*Exercise brief*. Please restate the entries verbatim. The copy should hold no pictures.

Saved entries
---+---
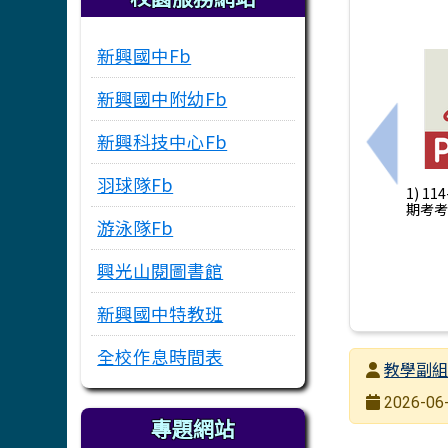
新興國中Fb
新興國中附幼Fb
新興科技中心Fb
上一筆
羽球隊Fb
1) 1
期考考程
游泳隊Fb
興光山閱圖書館
新興國中特教班
全校作息時間表
發布者
教學副
發布日期
2026-06-
專題網站
瀏覽次數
---+---
*Reply to the task*.
新興國中Fb
新興國中附幼Fb
新興科技中心Fb
上一筆
羽球隊Fb
1) 1
期考考程
游泳隊Fb
興光山閱圖書館
新興國中特教班
全校作息時間表
發布者
教學副
發布日期
2026-06-
專題網站
瀏覽次數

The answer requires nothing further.